If protege of Marco, shouty Gordon Ramsay, had by the rock-star credentials, they have been eviscerated by his performance extremely cringeworthy on Desert Island Discs. Can you imagine a less Rock 'n' roll list than this? If it were any more beige, it would be the hummus.

And CHEFstock is not the only offender in this area. There's The Big Feastival (geddit) - the brainchild of Saint Jamie Oliver and Alex James, inventor of the Tikka Masala Cheddar cheese. The setting is closed James in Oxfordshire. Tickets cost £60 per day for this "Festival of music, food and fun", with its "small den dudes" starring the likes of Peppa Pig. OK, the Peppa Pig thing, I can get behind. But are we leaders truly worthy of this idea of Madonna style microphone and big Rock 'n' roll platform?
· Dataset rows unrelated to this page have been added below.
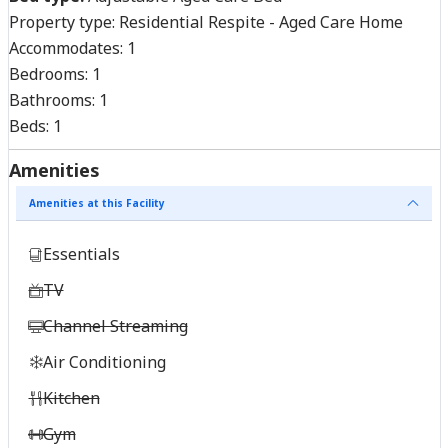
Property type:
Residential Respite - Aged Care Home
Accommodates:
1
Bedrooms:
1
Bathrooms:
1
Beds:
1
Amenities
Amenities at this Facility
Essentials
TV
Channel Streaming
Air Conditioning
Kitchen
Gym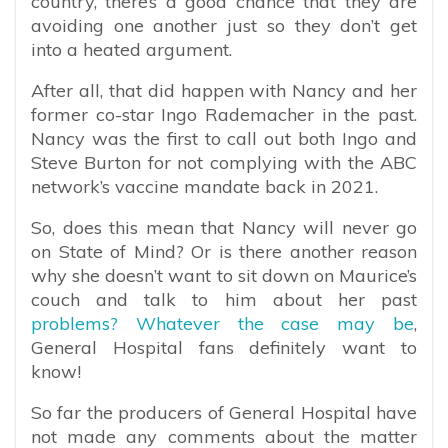
country, there’s a good chance that they are
avoiding one another just so they don’t get
into a heated argument.
After all, that did happen with Nancy and her
former co-star Ingo Rademacher in the past.
Nancy was the first to call out both Ingo and
Steve Burton for not complying with the ABC
network’s vaccine mandate back in 2021.
So, does this mean that Nancy will never go
on State of Mind? Or is there another reason
why she doesn’t want to sit down on Maurice’s
couch and talk to him about her past
problems? Whatever the case may be
,
General Hospital fans definitely want to
know!
So far the producers of General Hospital have
not made any comments about the matter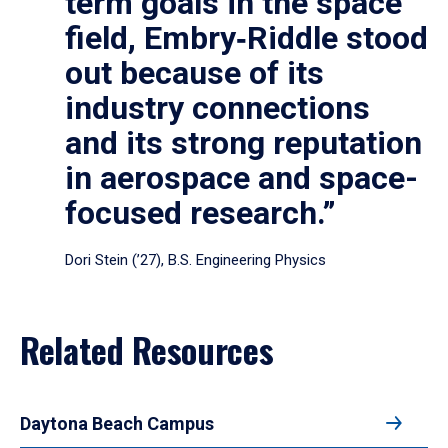
term goals in the space
field, Embry‑Riddle stood
out because of its
industry connections
and its strong reputation
in aerospace and space-
focused research.”
Dori Stein (’27), B.S. Engineering Physics
Related Resources
Daytona Beach Campus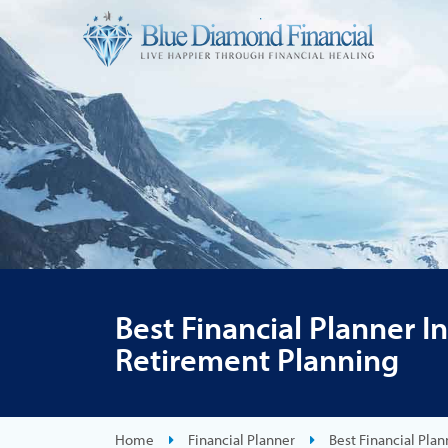
Best Financial Planner I
Retirement Planning
Home
Financial Planner
Best Financial Pla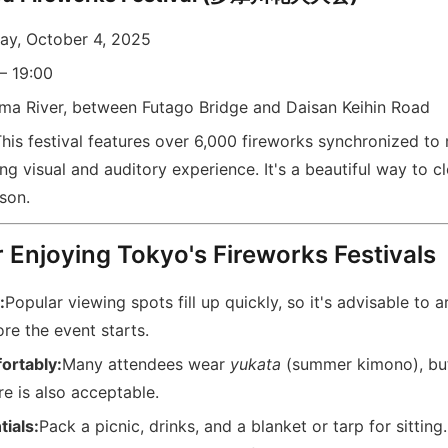
ay, October 4, 2025
– 19:00
ma River, between Futago Bridge and Daisan Keihin Road
his festival features over 6,000 fireworks synchronized to 
g visual and auditory experience. It's a beautiful way to c
son.
r Enjoying Tokyo's Fireworks Festivals
:
Popular viewing spots fill up quickly, so it's advisable to ar
re the event starts.
ortably:
Many attendees wear
yukata
(summer kimono), but
e is also acceptable.
tials:
Pack a picnic, drinks, and a blanket or tarp for sitting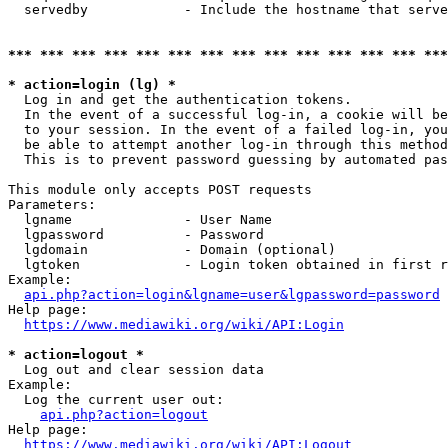
  servedby            - Include the hostname that serve
*** *** *** *** *** *** *** *** *** *** *** *** *** ***
* action=login (lg) *
  Log in and get the authentication tokens. 

  In the event of a successful log-in, a cookie will be
  to your session. In the event of a failed log-in, you
  be able to attempt another log-in through this method
  This is to prevent password guessing by automated pas
This module only accepts POST requests

Parameters:

  lgname              - User Name

  lgpassword          - Password

  lgdomain            - Domain (optional)

  lgtoken             - Login token obtained in first r
Example:

api.php?action=login&lgname=user&lgpassword=password
Help page:

https://www.mediawiki.org/wiki/API:Login
* action=logout *
  Log out and clear session data

Example:

  Log the current user out:

api.php?action=logout
Help page:

https://www.mediawiki.org/wiki/API:Logout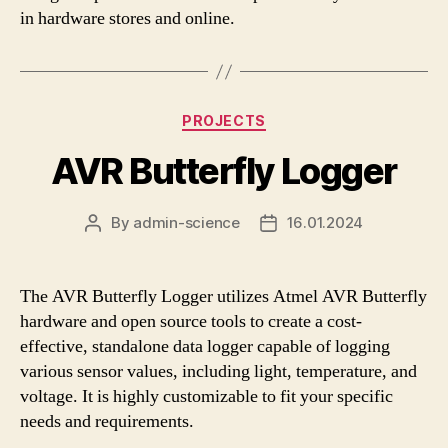
in hardware stores and online.
Categories
PROJECTS
AVR Butterfly Logger
By
admin-science
16.01.2024
Post
Post
author
date
The AVR Butterfly Logger utilizes Atmel AVR Butterfly
hardware and open source tools to create a cost-
effective, standalone data logger capable of logging
various sensor values, including light, temperature, and
voltage. It is highly customizable to fit your specific
needs and requirements.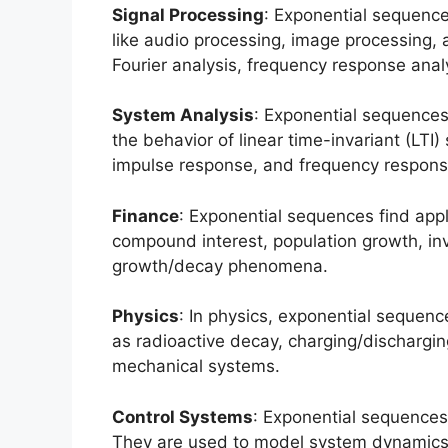
Signal Processing
: Exponential sequence
like audio processing, image processing,
Fourier analysis, frequency response analy
System Analysis
: Exponential sequences
the behavior of linear time-invariant (LTI
impulse response, and frequency respons
Finance
: Exponential sequences find app
compound interest, population growth, in
growth/decay phenomena.
Physics
: In physics, exponential sequen
as radioactive decay, charging/discharging
mechanical systems.
Control Systems
: Exponential sequences 
They are used to model system dynamics, a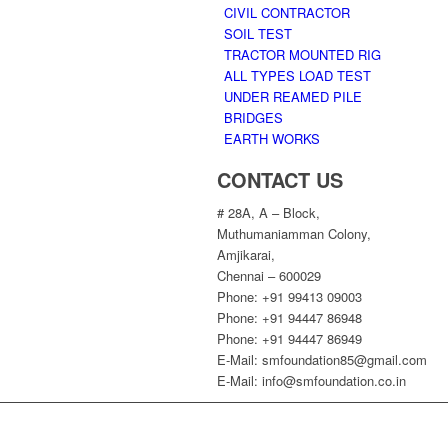
CIVIL CONTRACTOR
SOIL TEST
TRACTOR MOUNTED RIG
ALL TYPES LOAD TEST
UNDER REAMED PILE
BRIDGES
EARTH WORKS
CONTACT US
# 28A, A – Block,
Muthumaniamman Colony,
Amjikarai,
Chennai – 600029
Phone: +91 99413 09003
Phone: +91 94447 86948
Phone: +91 94447 86949
E-Mail: smfoundation85@gmail.com
E-Mail: info@smfoundation.co.in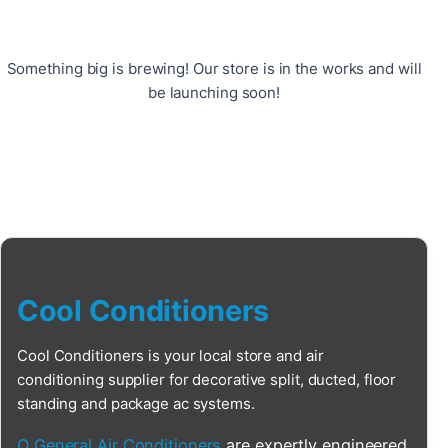
Something big is brewing! Our store is in the works and will
be launching soon!
Cool Conditioners
Cool Conditioners is your local store and air
conditioning supplier for decorative split, ducted, floor
standing and package ac systems.
O General Air Conditioners
are expertly engineered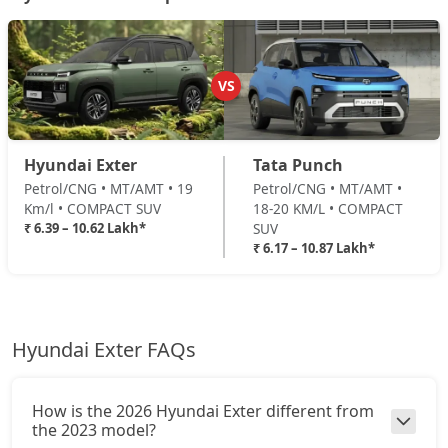
₹ 10,07,315
On Road Price
( New Delhi )
HX8 CNG
CNG / Manual
VS
₹ 10,43,929
On Road Price
( New Delhi )
HX10 AMT
Hyundai Exter
Tata Punch
Petrol / AMT
Petrol/CNG • MT/AMT • 19
Petrol/CNG • MT/AMT •
₹ 10,45,038
On Road Price
( New Delhi )
Km/l • COMPACT SUV
18-20 KM/L • COMPACT
₹ 6.39 – 10.62 Lakh*
SUV
HX10 AMT DT
₹ 6.17 – 10.87 Lakh*
Petrol / AMT
₹ 10,61,681
On Road Price
( New Delhi )
Hyundai Exter FAQs
How is the 2026 Hyundai Exter different from
the 2023 model?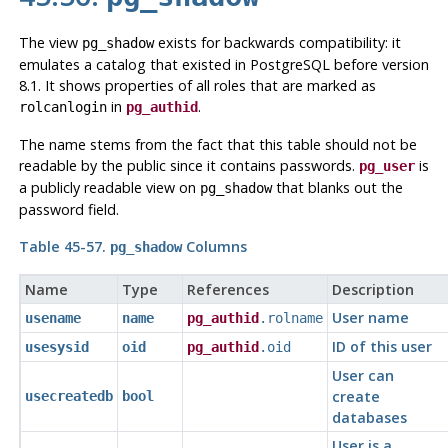
The view
exists for backwards compatibility: it
pg_shadow
emulates a catalog that existed in
PostgreSQL
before version
8.1. It shows properties of all roles that are marked as
in
.
rolcanlogin
pg_authid
The name stems from the fact that this table should not be
readable by the public since it contains passwords.
is
pg_user
a publicly readable view on
that blanks out the
pg_shadow
password field.
Table 45-57.
Columns
pg_shadow
Name
Type
References
Description
User name
usename
name
pg_authid
.rolname
ID of this user
usesysid
oid
pg_authid
.oid
User can
create
usecreatedb
bool
databases
User is a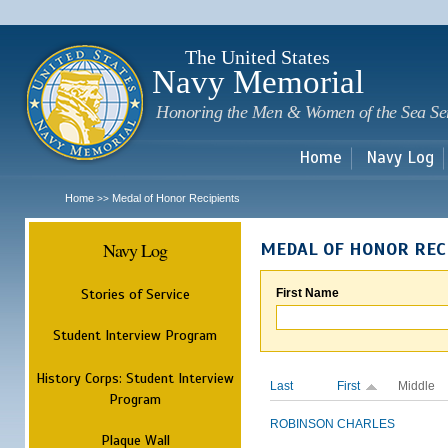
Sk
m
c
The United States
Navy Memorial
Honoring the Men & Women of the Sea Se
Home
Navy Log
Home
Medal of Honor Recipients
>>
Navy Log
MEDAL OF HONOR REC
Stories of Service
First Name
Student Interview Program
History Corps: Student Interview
Last
First
Middle
Program
ROBINSON
CHARLES
Plaque Wall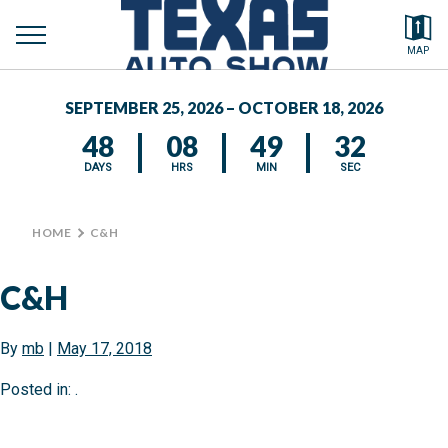
toggle
Search by typing.
MAP
to
menu
FEATURED VEHICLES
se
SEPTEMBER 25, 2026 – OCTOBER 18, 2026
MEDIA CENTER
48
08
49
32
DAYS
HRS
MIN
SEC
HOME
>
C&H
C&H
By
mb
|
May 17, 2018
Posted in: .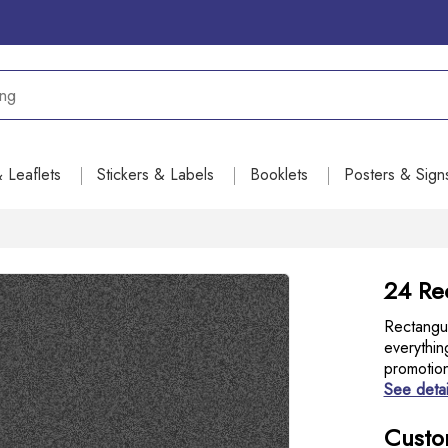
& Leaflets
Stickers & Labels
Booklets
Posters & Sign
24 Re
Rectangul
everythin
promotio
See detai
Custo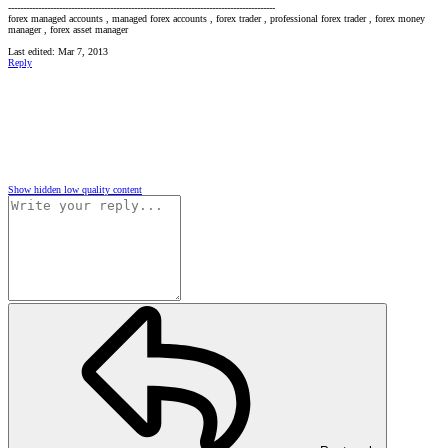
-----------------------------------------------------------------------------------------
forex managed accounts , managed forex accounts , forex trader , professional forex trader , forex money
manager , forex asset manager
Last edited:
Mar 7, 2013
Reply
Show hidden low quality content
This may seem a strange position for a professional chef's demonstration of take-full disclosure: I work at the demonstration kitchen in Borough market. But it is an intimate configuration, being more in the sense of a pleasant conversation while I Cook, followed by everyone eat the food that I cooked (usually while I have a serenade them with the clarinet Classics). It really isn't a "show".

We chefs need to calm down a bit. With big TV contracts comes great responsibility. It is just cooking, after all. My sincere wish is that the next fad of gourmands is less about the head and more info on the client. Marco was once - it had powers to remove. A large part of the thing 'head like a rock star' at the moment reminds me of the poor little Frankie thinking Cocozza is Keith Richards while simultaneously being the only thing human memory less Rock 'n' roll than me and my clarinet con.